- Task statement -
An exact transcription of the records is required, minus any images.

>>>

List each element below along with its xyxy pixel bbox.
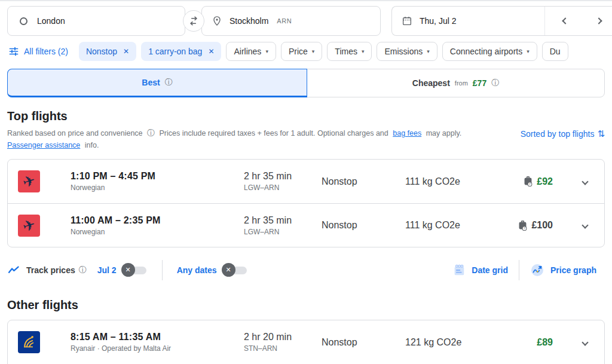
ryanair-harp-icon xyxy=(21,334,37,350)
filter-dropdown-duration-truncated[interactable]: Du xyxy=(542,42,568,61)
info-icon[interactable]: ⓘ xyxy=(79,265,87,276)
may-apply-note: may apply. xyxy=(426,129,462,137)
norwegian-airline-logo: ✈ xyxy=(18,170,40,192)
price-graph-button[interactable]: Price graph xyxy=(522,263,605,277)
next-date-button[interactable] xyxy=(586,7,612,35)
prices-note: Prices include required taxes + fees for… xyxy=(160,129,388,137)
result-tabs: Best ⓘ Cheapest from £77 ⓘ xyxy=(7,69,605,97)
tab-cheapest-label: Cheapest xyxy=(412,78,450,88)
filter-chip-nonstop[interactable]: Nonstop ✕ xyxy=(79,42,136,61)
flight-emissions: 111 kg CO2e xyxy=(405,220,516,231)
chevron-down-icon xyxy=(582,222,588,228)
flight-price-cell: ? £92 xyxy=(516,176,566,187)
sort-button[interactable]: Sorted by top flights ⇅ xyxy=(521,129,605,139)
flight-route: LGW–ARN xyxy=(244,183,322,192)
destination-value: Stockholm xyxy=(230,16,268,26)
plane-icon: ✈ xyxy=(21,216,38,234)
flight-row[interactable]: ✈ 1:10 PM – 4:45 PM Norwegian 2 hr 35 mi… xyxy=(8,160,604,203)
location-pin-icon xyxy=(212,16,222,26)
all-filters-button[interactable]: All filters (2) xyxy=(8,46,68,57)
chevron-down-icon xyxy=(582,178,588,185)
chevron-left-icon xyxy=(562,17,568,24)
caret-down-icon: ▾ xyxy=(427,48,430,54)
origin-circle-icon xyxy=(20,17,27,25)
norwegian-airline-logo: ✈ xyxy=(18,215,40,237)
filter-dropdown-times[interactable]: Times ▾ xyxy=(327,42,372,61)
destination-field[interactable]: Stockholm ARN xyxy=(201,6,381,36)
info-icon[interactable]: ⓘ xyxy=(147,129,155,137)
close-icon[interactable]: ✕ xyxy=(123,47,129,56)
flight-duration: 2 hr 35 min xyxy=(244,215,322,226)
flight-stops: Nonstop xyxy=(322,220,405,231)
chevron-down-icon xyxy=(582,339,588,345)
other-flights-header: Other flights xyxy=(7,298,605,312)
chip-label: Du xyxy=(550,47,561,56)
baggage-fee-icon[interactable]: ? xyxy=(518,220,528,231)
flight-times-cell: 8:15 AM – 11:35 AM Ryanair · Operated by… xyxy=(71,332,244,353)
track-date-toggle-label[interactable]: Jul 2 xyxy=(97,265,117,275)
page-top-divider xyxy=(0,0,612,1)
expand-flight-button[interactable] xyxy=(566,223,604,228)
price-trend-icon xyxy=(7,264,20,276)
flight-row[interactable]: 8:15 AM – 11:35 AM Ryanair · Operated by… xyxy=(8,320,604,364)
swap-origin-destination-button[interactable] xyxy=(183,10,204,32)
flight-price: £89 xyxy=(537,337,553,348)
filter-dropdown-airlines[interactable]: Airlines ▾ xyxy=(226,42,276,61)
flight-times: 8:15 AM – 11:35 AM xyxy=(71,332,244,342)
info-icon[interactable]: ⓘ xyxy=(165,77,173,88)
flight-duration: 2 hr 20 min xyxy=(244,332,322,342)
filter-dropdown-price[interactable]: Price ▾ xyxy=(281,42,322,61)
flight-price: £92 xyxy=(537,176,553,187)
filters-bar: All filters (2) Nonstop ✕ 1 carry-on bag… xyxy=(0,42,612,61)
baggage-fee-icon[interactable]: ? xyxy=(523,176,533,187)
expand-flight-button[interactable] xyxy=(566,340,604,345)
passenger-assistance-link[interactable]: Passenger assistance xyxy=(7,141,80,149)
origin-field[interactable]: London xyxy=(7,6,185,36)
info-icon[interactable]: ⓘ xyxy=(491,78,499,88)
filter-dropdown-emissions[interactable]: Emissions ▾ xyxy=(377,42,437,61)
chevron-right-icon xyxy=(595,17,602,24)
question-badge: ? xyxy=(524,227,525,230)
all-filters-label: All filters (2) xyxy=(24,47,68,56)
swap-icon xyxy=(188,15,200,27)
other-flights-card: 8:15 AM – 11:35 AM Ryanair · Operated by… xyxy=(7,320,605,364)
track-date-toggle[interactable]: ✕ xyxy=(121,263,148,277)
caret-down-icon: ▾ xyxy=(312,48,315,54)
flight-times: 1:10 PM – 4:45 PM xyxy=(71,171,244,182)
caret-down-icon: ▾ xyxy=(527,48,530,54)
close-icon[interactable]: ✕ xyxy=(208,47,214,56)
date-grid-label: Date grid xyxy=(472,265,508,275)
flight-airline: Ryanair · Operated by Malta Air xyxy=(71,344,244,353)
section-title: Other flights xyxy=(7,298,605,312)
tab-cheapest-from: from xyxy=(455,79,468,87)
flight-times-cell: 11:00 AM – 2:35 PM Norwegian xyxy=(71,215,244,236)
date-nav-divider xyxy=(544,7,545,35)
tab-cheapest[interactable]: Cheapest from £77 ⓘ xyxy=(307,69,604,97)
previous-date-button[interactable] xyxy=(552,7,579,35)
flight-airline: Norwegian xyxy=(71,228,244,236)
flight-row[interactable]: ✈ 11:00 AM – 2:35 PM Norwegian 2 hr 35 m… xyxy=(8,203,604,247)
view-tools: Date grid Price graph xyxy=(444,258,605,282)
top-flights-header: Top flights Ranked based on price and co… xyxy=(7,109,605,151)
chip-label: Airlines xyxy=(234,47,261,56)
sort-arrows-icon: ⇅ xyxy=(597,129,605,139)
filter-dropdown-connecting-airports[interactable]: Connecting airports ▾ xyxy=(442,42,537,61)
date-grid-button[interactable]: Date grid xyxy=(444,264,516,277)
track-any-dates-toggle-label[interactable]: Any dates xyxy=(177,265,217,275)
date-field[interactable]: Thu, Jul 2 xyxy=(391,6,612,36)
date-value: Thu, Jul 2 xyxy=(420,16,456,26)
flight-duration: 2 hr 35 min xyxy=(244,171,322,182)
section-subtitle: Ranked based on price and convenience ⓘ … xyxy=(7,127,485,151)
top-flights-card: ✈ 1:10 PM – 4:45 PM Norwegian 2 hr 35 mi… xyxy=(7,159,605,247)
caret-down-icon: ▾ xyxy=(362,48,365,54)
flight-price-cell: ? £100 xyxy=(516,220,566,231)
bag-fees-link[interactable]: bag fees xyxy=(393,129,421,137)
tab-cheapest-price: £77 xyxy=(473,78,486,88)
sort-label: Sorted by top flights xyxy=(521,129,595,139)
flight-emissions: 111 kg CO2e xyxy=(405,176,516,187)
expand-flight-button[interactable] xyxy=(566,179,604,184)
tab-best[interactable]: Best ⓘ xyxy=(7,69,307,97)
question-badge: ? xyxy=(529,182,531,186)
filter-chip-carry-on-bag[interactable]: 1 carry-on bag ✕ xyxy=(141,42,221,61)
track-any-dates-toggle[interactable]: ✕ xyxy=(222,263,248,277)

<<<

- Finished task -
List each element below along with its xyxy pixel bbox.
ryanair-harp-icon xyxy=(21,334,37,350)
filter-dropdown-duration-truncated[interactable]: Du xyxy=(542,42,568,61)
info-icon[interactable]: ⓘ xyxy=(79,265,87,276)
may-apply-note: may apply. xyxy=(426,129,462,137)
norwegian-airline-logo: ✈ xyxy=(18,170,40,192)
price-graph-button[interactable]: Price graph xyxy=(522,263,605,277)
next-date-button[interactable] xyxy=(586,7,612,35)
prices-note: Prices include required taxes + fees for… xyxy=(160,129,388,137)
result-tabs: Best ⓘ Cheapest from £77 ⓘ xyxy=(7,69,605,97)
tab-cheapest-label: Cheapest xyxy=(412,78,450,88)
filter-chip-nonstop[interactable]: Nonstop ✕ xyxy=(79,42,136,61)
flight-emissions: 111 kg CO2e xyxy=(405,220,516,231)
chevron-down-icon xyxy=(582,222,588,228)
flight-price-cell: ? £92 xyxy=(516,176,566,187)
sort-button[interactable]: Sorted by top flights ⇅ xyxy=(521,129,605,139)
flight-route: LGW–ARN xyxy=(244,183,322,192)
destination-value: Stockholm xyxy=(230,16,268,26)
plane-icon: ✈ xyxy=(21,216,38,234)
flight-row[interactable]: ✈ 1:10 PM – 4:45 PM Norwegian 2 hr 35 mi… xyxy=(8,160,604,203)
location-pin-icon xyxy=(212,16,222,26)
all-filters-button[interactable]: All filters (2) xyxy=(8,46,68,57)
chevron-down-icon xyxy=(582,178,588,185)
chevron-left-icon xyxy=(562,17,568,24)
caret-down-icon: ▾ xyxy=(427,48,430,54)
origin-circle-icon xyxy=(20,17,27,25)
norwegian-airline-logo: ✈ xyxy=(18,215,40,237)
filter-dropdown-times[interactable]: Times ▾ xyxy=(327,42,372,61)
destination-field[interactable]: Stockholm ARN xyxy=(201,6,381,36)
info-icon[interactable]: ⓘ xyxy=(147,129,155,137)
close-icon[interactable]: ✕ xyxy=(123,47,129,56)
flight-duration: 2 hr 35 min xyxy=(244,215,322,226)
flight-stops: Nonstop xyxy=(322,220,405,231)
chevron-down-icon xyxy=(582,339,588,345)
other-flights-header: Other flights xyxy=(7,298,605,312)
chip-label: Du xyxy=(550,47,561,56)
baggage-fee-icon[interactable]: ? xyxy=(518,220,528,231)
flight-times-cell: 8:15 AM – 11:35 AM Ryanair · Operated by… xyxy=(71,332,244,353)
track-date-toggle-label[interactable]: Jul 2 xyxy=(97,265,117,275)
page-top-divider xyxy=(0,0,612,1)
expand-flight-button[interactable] xyxy=(566,223,604,228)
price-trend-icon xyxy=(7,264,20,276)
flight-row[interactable]: 8:15 AM – 11:35 AM Ryanair · Operated by… xyxy=(8,320,604,364)
swap-origin-destination-button[interactable] xyxy=(183,10,204,32)
flight-price: £89 xyxy=(537,337,553,348)
filter-dropdown-airlines[interactable]: Airlines ▾ xyxy=(226,42,276,61)
flight-times: 8:15 AM – 11:35 AM xyxy=(71,332,244,342)
info-icon[interactable]: ⓘ xyxy=(165,77,173,88)
flight-duration: 2 hr 20 min xyxy=(244,332,322,342)
filter-dropdown-price[interactable]: Price ▾ xyxy=(281,42,322,61)
flight-price: £92 xyxy=(537,176,553,187)
filters-bar: All filters (2) Nonstop ✕ 1 carry-on bag… xyxy=(0,42,612,61)
baggage-fee-icon[interactable]: ? xyxy=(523,176,533,187)
expand-flight-button[interactable] xyxy=(566,340,604,345)
passenger-assistance-link[interactable]: Passenger assistance xyxy=(7,141,80,149)
origin-field[interactable]: London xyxy=(7,6,185,36)
info-icon[interactable]: ⓘ xyxy=(491,78,499,88)
filter-dropdown-emissions[interactable]: Emissions ▾ xyxy=(377,42,437,61)
chevron-right-icon xyxy=(595,17,602,24)
question-badge: ? xyxy=(524,227,525,230)
all-filters-label: All filters (2) xyxy=(24,47,68,56)
swap-icon xyxy=(188,15,200,27)
other-flights-card: 8:15 AM – 11:35 AM Ryanair · Operated by… xyxy=(7,320,605,364)
track-date-toggle[interactable]: ✕ xyxy=(121,263,148,277)
caret-down-icon: ▾ xyxy=(312,48,315,54)
flight-times: 1:10 PM – 4:45 PM xyxy=(71,171,244,182)
caret-down-icon: ▾ xyxy=(527,48,530,54)
close-icon[interactable]: ✕ xyxy=(208,47,214,56)
date-grid-label: Date grid xyxy=(472,265,508,275)
flight-airline: Ryanair · Operated by Malta Air xyxy=(71,344,244,353)
section-title: Other flights xyxy=(7,298,605,312)
tab-cheapest-from: from xyxy=(455,79,468,87)
flight-times-cell: 11:00 AM – 2:35 PM Norwegian xyxy=(71,215,244,236)
date-nav-divider xyxy=(544,7,545,35)
tab-cheapest[interactable]: Cheapest from £77 ⓘ xyxy=(307,69,604,97)
previous-date-button[interactable] xyxy=(552,7,579,35)
flight-airline: Norwegian xyxy=(71,228,244,236)
flight-row[interactable]: ✈ 11:00 AM – 2:35 PM Norwegian 2 hr 35 m… xyxy=(8,203,604,247)
view-tools: Date grid Price graph xyxy=(444,258,605,282)
top-flights-header: Top flights Ranked based on price and co… xyxy=(7,109,605,151)
chip-label: Airlines xyxy=(234,47,261,56)
sort-arrows-icon: ⇅ xyxy=(597,129,605,139)
filter-dropdown-connecting-airports[interactable]: Connecting airports ▾ xyxy=(442,42,537,61)
date-grid-button[interactable]: Date grid xyxy=(444,264,516,277)
track-any-dates-toggle-label[interactable]: Any dates xyxy=(177,265,217,275)
date-field[interactable]: Thu, Jul 2 xyxy=(391,6,612,36)
date-value: Thu, Jul 2 xyxy=(420,16,456,26)
flight-duration: 2 hr 35 min xyxy=(244,171,322,182)
section-subtitle: Ranked based on price and convenience ⓘ … xyxy=(7,127,485,151)
top-flights-card: ✈ 1:10 PM – 4:45 PM Norwegian 2 hr 35 mi… xyxy=(7,159,605,247)
caret-down-icon: ▾ xyxy=(362,48,365,54)
flight-price-cell: ? £100 xyxy=(516,220,566,231)
bag-fees-link[interactable]: bag fees xyxy=(393,129,421,137)
tab-cheapest-price: £77 xyxy=(473,78,486,88)
sort-label: Sorted by top flights xyxy=(521,129,595,139)
flight-emissions: 111 kg CO2e xyxy=(405,176,516,187)
expand-flight-button[interactable] xyxy=(566,179,604,184)
tab-best[interactable]: Best ⓘ xyxy=(7,69,307,97)
question-badge: ? xyxy=(529,182,531,186)
filter-chip-carry-on-bag[interactable]: 1 carry-on bag ✕ xyxy=(141,42,221,61)
track-any-dates-toggle[interactable]: ✕ xyxy=(222,263,248,277)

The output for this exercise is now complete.